### Problem
From the entries, copy each line that includes "Xbox".

### Data supplied
=======
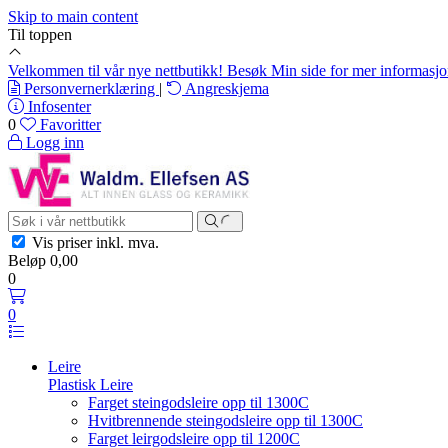
Skip to main content
Til toppen
Velkommen til vår nye nettbutikk! Besøk Min side for mer informasj
Personvernerklæring
|
Angreskjema
Infosenter
0
Favoritter
Logg inn
Vis priser
inkl. mva.
Beløp
0,00
0
0
Leire
Plastisk Leire
Farget steingodsleire opp til 1300C
Hvitbrennende steingodsleire opp til 1300C
Farget leirgodsleire opp til 1200C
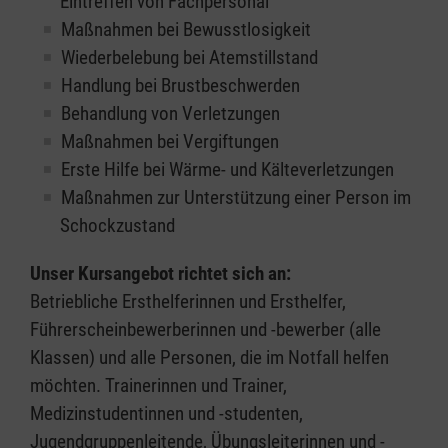
Eintreffen von Fachpersonal
Maßnahmen bei Bewusstlosigkeit
Wiederbelebung bei Atemstillstand
Handlung bei Brustbeschwerden
Behandlung von Verletzungen
Maßnahmen bei Vergiftungen
Erste Hilfe bei Wärme- und Kälteverletzungen
Maßnahmen zur Unterstützung einer Person im
Schockzustand
Unser Kursangebot richtet sich an:
Betriebliche Ersthelferinnen und Ersthelfer,
Führerscheinbewerberinnen und -bewerber (alle
Klassen) und alle Personen, die im Notfall helfen
möchten. Trainerinnen und Trainer,
Medizinstudentinnen und -studenten,
Jugendgruppenleitende, Übungsleiterinnen und -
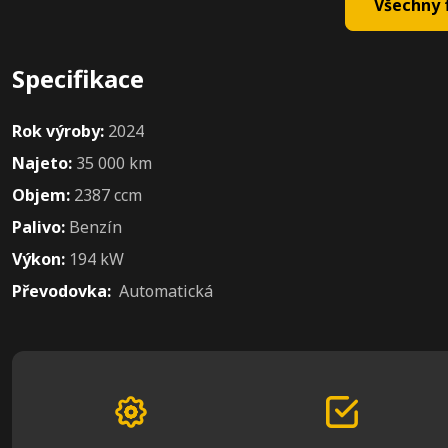
Všechny f
Specifikace
Rok výroby:
2024
Najeto:
35 000 km
Objem:
2387 ccm
Palivo:
Benzín
Výkon:
194 kW
Převodovka:
Automatická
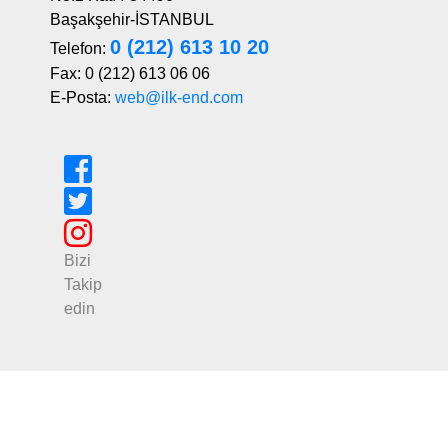
Başakşehir-İSTANBUL
0 (212) 613 10 20
Telefon:
Fax: 0 (212) 613 06 06
E-Posta:
web@ilk-end.com
Bizi
Takip
edin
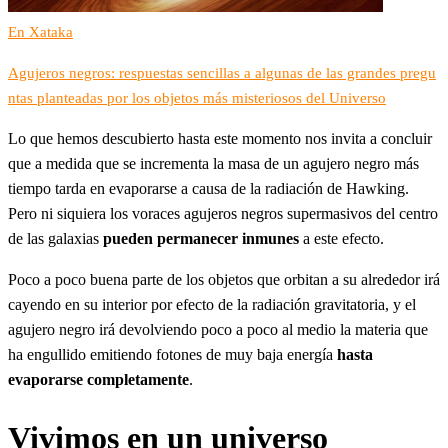
En Xataka
Agujeros negros: respuestas sencillas a algunas de las grandes pregu
ntas planteadas por los objetos más misteriosos del Universo
Lo que hemos descubierto hasta este momento nos invita a concluir
que a medida que se incrementa la masa de un agujero negro más
tiempo tarda en evaporarse a causa de la radiación de Hawking.
Pero ni siquiera los voraces agujeros negros supermasivos del centro
de las galaxias
pueden permanecer inmunes
a este efecto.
Poco a poco buena parte de los objetos que orbitan a su alrededor irá
cayendo en su interior por efecto de la radiación gravitatoria, y el
agujero negro irá devolviendo poco a poco al medio la materia que
ha engullido emitiendo fotones de muy baja energía
hasta
evaporarse completamente
.
Vivimos en un universo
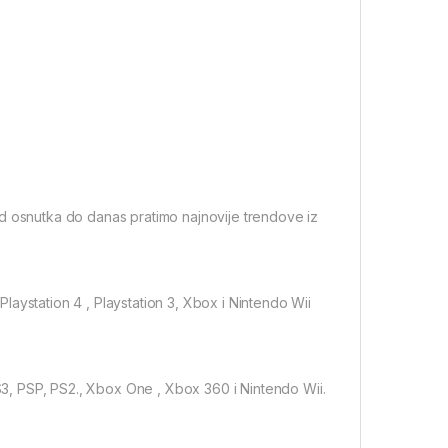
Od osnutka do danas pratimo najnovije trendove iz
aystation 4 , Playstation 3, Xbox i Nintendo Wii
PS3, PSP, PS2., Xbox One , Xbox 360 i Nintendo Wii.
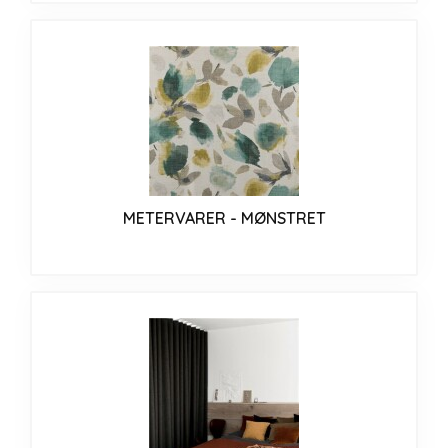
METERVARER - MØNSTRET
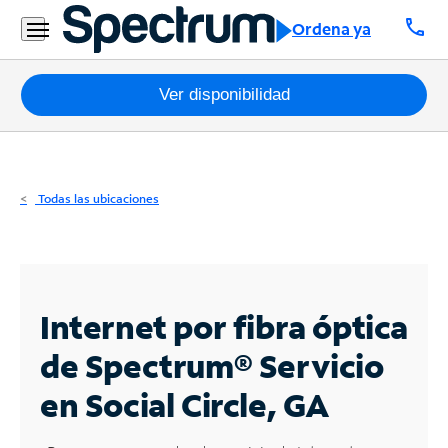
Residencial
call
Ordena ya
Business
Paquetes
Ver disponibilidad
Internet
TV
Todas las ubicaciones
Móvil
Teléfono
Residencial
Internet por fibra óptica
Business
de Spectrum®
Servicio
en Social Circle, GA
Contáctanos
Inglés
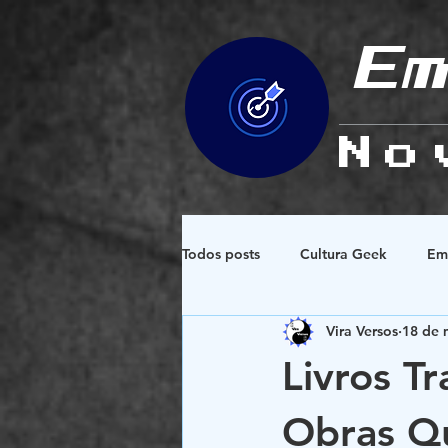
Em
No
Todos posts
Cultura Geek
Em
Vira Versos
18 de 
Espiritualidade e Esoterismo
Livros T
Design e Simbologias
Obras Q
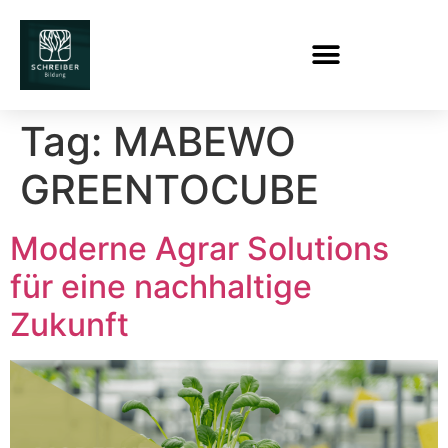
Tag:
MABEWO
GREENTOCUBE
Moderne Agrar Solutions
für eine nachhaltige
Zukunft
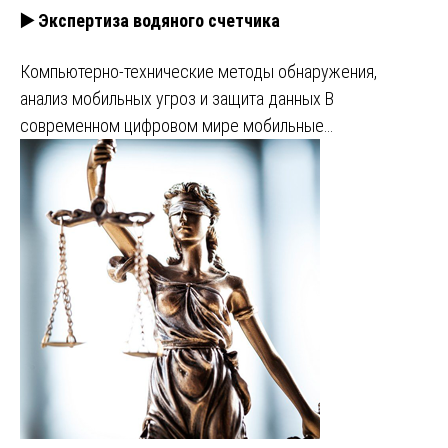
▶️ Экспертиза водяного счетчика
Компьютерно-технические методы обнаружения,
анализ мобильных угроз и защита данных В
современном цифровом мире мобильные…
=======
### Response box
aystation 4 , Playstation 3, Xbox i Nintendo Wii
PS3, PSP, PS2., Xbox One , Xbox 360 i Nintendo Wii.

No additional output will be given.